Osama Bin Laden is dead, but our foreign policy is still giving him what he wanted. We are still bleeding cash creating bleeding countries and more enraged people. The angry, fighting people in Afghanistan today are – according to leaked CIA reports – overwhelmingly "a tribal, localised insurgency" who "see themselves as opposing the US because it is an occupying power". They have "no goals" beyond Afghanistan's borders. Even General David Petraeus, the new head of the CIA, says there are only 100 al-Qa'ida fighters in the whole of Afghanistan. One senior military official, speaking to the Washington Post, compared their intelligence on them to "Bigfoot sightings". Crunch the numbers, and you find we are spending $1.5bn a year on each al-Qa'ida fighter in Afghanistan. Is there anyone, except the private defence contractors making a fortune, who thinks that is a smart use of cash?
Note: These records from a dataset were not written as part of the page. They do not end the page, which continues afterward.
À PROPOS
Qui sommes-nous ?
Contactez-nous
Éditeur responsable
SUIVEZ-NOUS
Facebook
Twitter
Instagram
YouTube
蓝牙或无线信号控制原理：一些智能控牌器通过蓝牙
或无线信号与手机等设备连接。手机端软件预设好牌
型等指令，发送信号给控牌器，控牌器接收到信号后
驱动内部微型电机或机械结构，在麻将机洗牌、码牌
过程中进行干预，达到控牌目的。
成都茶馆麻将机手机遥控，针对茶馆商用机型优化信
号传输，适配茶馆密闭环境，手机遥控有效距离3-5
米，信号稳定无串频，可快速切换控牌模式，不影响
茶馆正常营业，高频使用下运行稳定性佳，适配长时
Many people are angrily asking whether the Pakistani authorities knew about Bin Laden's presence. But few are asking how our governments' actions may have made this more likely. For the past three years, the US, with the support of its allies, has been sending unmanned robot-planes swooping over the country, incinerating thousands of civilians. When the country experienced its worst floods in living memory, it was used as a pretext to increase the bombings. If that was happening in your country, would you be more or less likely to co-operate with the people attacking you?

For the past decade, right-wingers have been chest-thumping about being tough on jihadism, while promoting policies that create far more jihadis and delighted Bin Laden. It's like bragging about how much you hate lung cancer while demanding everybody smoke 40 cigarettes a day.
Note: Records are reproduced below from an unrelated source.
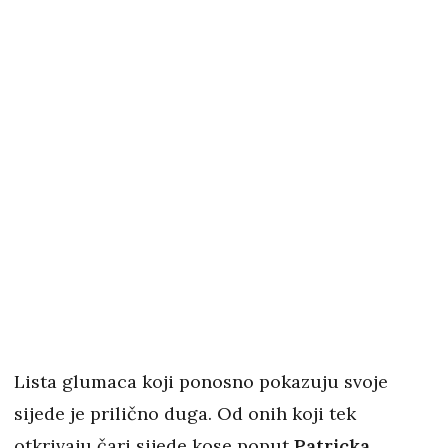
Lista glumaca koji ponosno pokazuju svoje
sijede je prilično duga. Od onih koji tek
otkrivaju čari sijede kose poput
Patricka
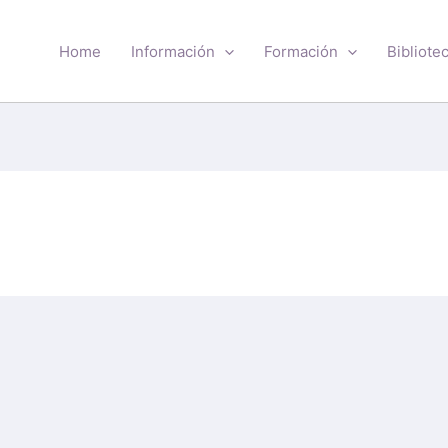
Home
Información
Formación
Bibliote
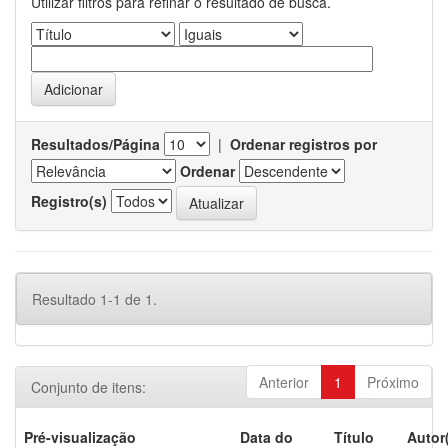
Utilizar filtros para refinar o resultado de busca.
Resultados/Página
|
Ordenar registros por
Ordenar
Registro(s)
Resultado 1-1 de 1.
Anterior
1
Próximo
Conjunto de itens:
Pré-visualização
Data do
Título
Autor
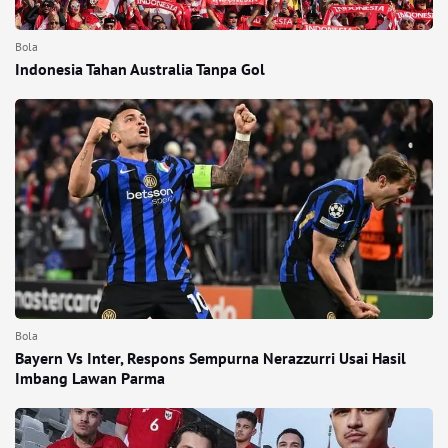
Bola
Indonesia Tahan Australia Tanpa Gol
Bola
Bayern Vs Inter, Respons Sempurna Nerazzurri Usai Hasil
Imbang Lawan Parma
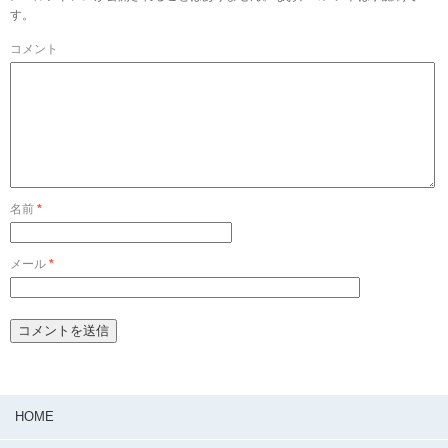
す。
コメント
名前
*
メール
*
HOME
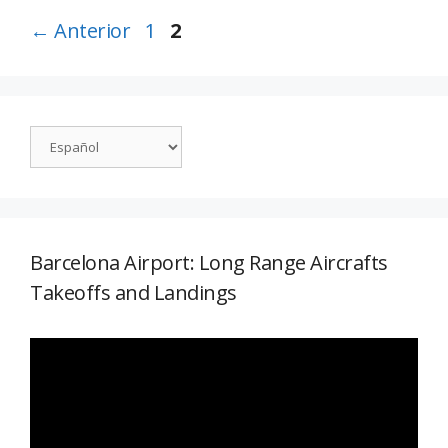
←
Anterior
1
2
Barcelona Airport: Long Range Aircrafts
Takeoffs and Landings
Reproductor
de
vídeo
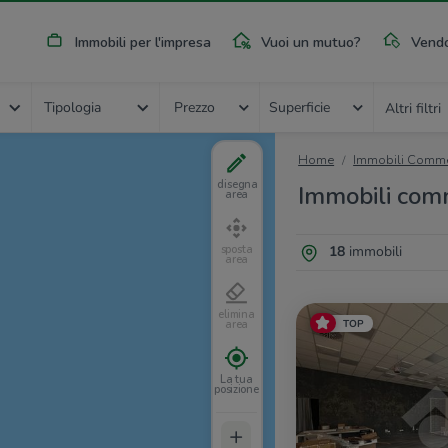
Immobili per l'impresa
Vuoi un mutuo?
Vendo
Tipologia
Prezzo
Superficie
Altri filtri
Home
Immobili Commer
disegna
Immobili comme
area
18
immobili
sposta
area
elimina
TOP
area
La tua
posizione
+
If you really hate jihadism – as I do – then you need to search for the policies that actually undermine it. The single most important thing we can do is to make a key structural change in our societies, by breaking our addiction to oil. Today, we need the petrol from the Middle East to keep the wheels of our civilisation turning, and that sets up an inevitable conflict. The people of the Middle East want to control their own oil, and spend the revenues on their own societies. We want to control the oil for ourselves. Only one can prevail. For our governments to win, they have to support the suppression of the Middle Eastern peoples, no matter how inspiring their democratic revolutions, and instead arm and fund their vilest tyrants, like the Saud family. This will create shards of violent hatred of us for as long as the policy continues.
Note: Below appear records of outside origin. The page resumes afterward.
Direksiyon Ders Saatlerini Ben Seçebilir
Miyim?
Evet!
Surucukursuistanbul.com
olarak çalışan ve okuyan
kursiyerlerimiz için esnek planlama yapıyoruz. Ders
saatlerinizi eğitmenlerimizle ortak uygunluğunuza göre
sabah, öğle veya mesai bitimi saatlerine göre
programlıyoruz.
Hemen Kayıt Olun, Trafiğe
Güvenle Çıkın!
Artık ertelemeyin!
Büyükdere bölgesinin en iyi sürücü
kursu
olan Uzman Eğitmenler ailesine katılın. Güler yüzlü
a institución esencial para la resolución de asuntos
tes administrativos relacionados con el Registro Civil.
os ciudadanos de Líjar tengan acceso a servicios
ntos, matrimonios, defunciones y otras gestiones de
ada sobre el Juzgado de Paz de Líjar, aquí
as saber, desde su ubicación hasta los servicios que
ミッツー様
As soon as the news of Bin Laden's death broke, I went to Times Square here in New York, and witnessed a scene that hinted at these complexities. A 28-year-old man was darting through the cheering crowds and the weeping fire-fighters selling the Stars and Stripes for $25 each. He was an Afghan refugee named Awal. He told me, in fractured English, that he had left "because of the war", which was "very bad", but he loved America "because here you are free." A drunk guy who was standing nearby overheard us and yelled with a smirk: "I'm a marine. I probably killed your cousin!" A few people sniggered; more scowled. Later, some of the crowd began to chant about the troops: "Bring them home! Bring them home!" Who does al-Qa'ida fear in this scene? If we follow the marine's course – of more aggression and racist contempt – the remaining scraps of al-Qa'ida may yet revive with new rage-recruits. If we follow instead a path of precisely targeting the jihadis while being generous and open to the rest of the world, they will wither. Bin Laden knew that. We know that. Now he is gone, will we finally stop playing into his cold, dead hands?